_Problem statement_: Count the lines below that contain "Mail". Answer with the number alone.

(Saved entries)
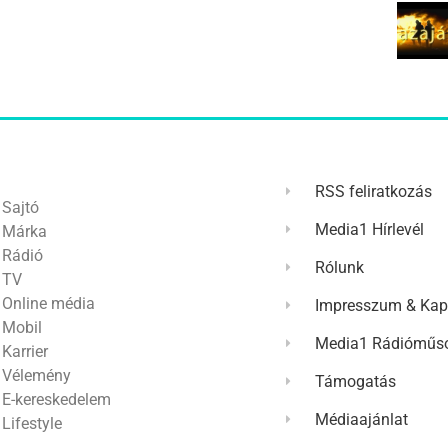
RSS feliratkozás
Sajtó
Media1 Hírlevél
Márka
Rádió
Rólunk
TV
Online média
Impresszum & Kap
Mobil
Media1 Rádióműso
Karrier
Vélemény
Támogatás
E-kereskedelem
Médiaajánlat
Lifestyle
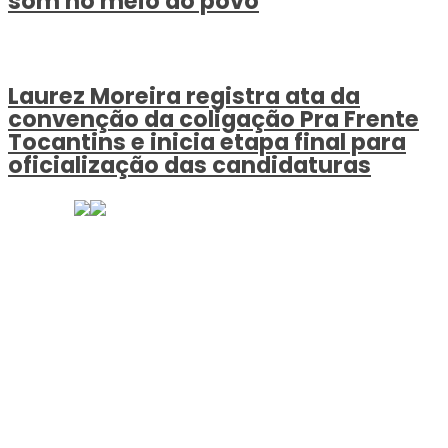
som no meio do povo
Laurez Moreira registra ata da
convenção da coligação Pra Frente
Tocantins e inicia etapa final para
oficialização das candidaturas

* * *

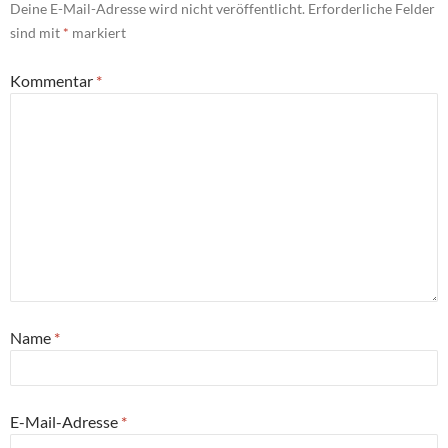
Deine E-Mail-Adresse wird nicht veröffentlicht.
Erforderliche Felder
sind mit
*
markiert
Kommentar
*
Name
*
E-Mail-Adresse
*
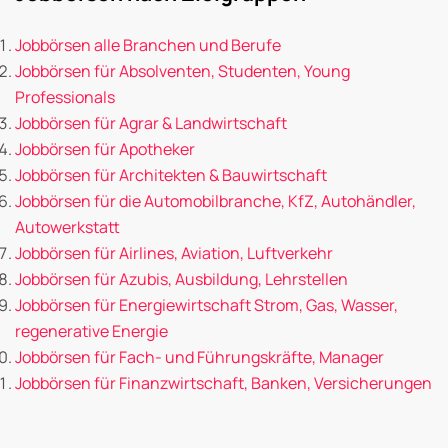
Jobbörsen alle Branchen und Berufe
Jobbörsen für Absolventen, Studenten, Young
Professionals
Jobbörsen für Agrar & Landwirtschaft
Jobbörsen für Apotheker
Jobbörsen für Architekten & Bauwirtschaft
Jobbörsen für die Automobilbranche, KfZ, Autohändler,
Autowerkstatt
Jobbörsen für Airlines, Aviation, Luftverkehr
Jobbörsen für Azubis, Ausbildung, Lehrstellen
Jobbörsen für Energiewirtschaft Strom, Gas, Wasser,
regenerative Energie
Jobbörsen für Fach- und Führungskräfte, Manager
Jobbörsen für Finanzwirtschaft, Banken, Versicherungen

_Response to this task_: 2